> PROBLEM TO WORK ON: Set down the full listing exactly as given. Any pictures are to be left out.

> MATERIAL SHOWN:
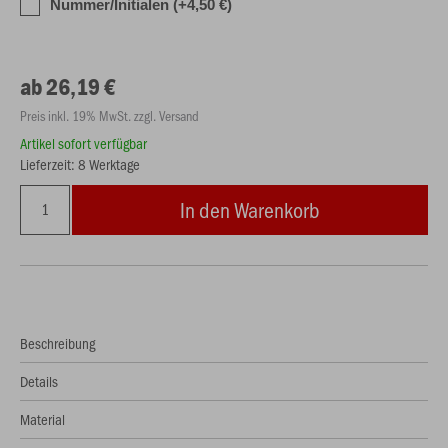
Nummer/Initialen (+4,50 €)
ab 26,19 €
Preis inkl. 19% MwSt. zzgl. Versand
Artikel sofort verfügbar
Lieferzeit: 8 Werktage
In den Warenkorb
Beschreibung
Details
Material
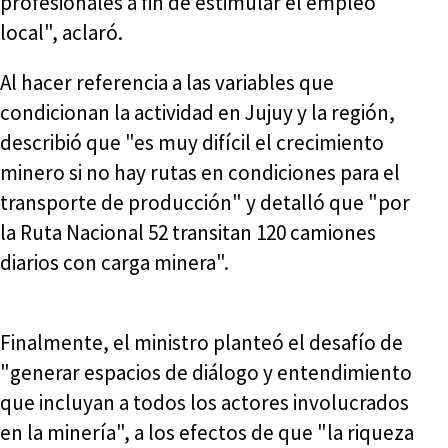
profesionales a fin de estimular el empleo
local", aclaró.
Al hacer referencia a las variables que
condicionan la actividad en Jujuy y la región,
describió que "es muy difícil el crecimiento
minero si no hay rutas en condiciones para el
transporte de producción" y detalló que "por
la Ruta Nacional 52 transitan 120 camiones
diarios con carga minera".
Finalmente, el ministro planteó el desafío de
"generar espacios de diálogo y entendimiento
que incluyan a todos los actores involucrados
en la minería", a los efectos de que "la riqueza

> SOLUTION TO THIS TASK:
Nummer/Initialen (+4,50 €)
ab 26,19 €
Preis inkl. 19% MwSt. zzgl. Versand
Artikel sofort verfügbar
Lieferzeit: 8 Werktage
In den Warenkorb
Beschreibung
Details
Material
profesionales a fin de estimular el empleo
local", aclaró.
Al hacer referencia a las variables que
condicionan la actividad en Jujuy y la región,
describió que "es muy difícil el crecimiento
minero si no hay rutas en condiciones para el
transporte de producción" y detalló que "por
la Ruta Nacional 52 transitan 120 camiones
diarios con carga minera".
Finalmente, el ministro planteó el desafío de
"generar espacios de diálogo y entendimiento
que incluyan a todos los actores involucrados
en la minería", a los efectos de que "la riqueza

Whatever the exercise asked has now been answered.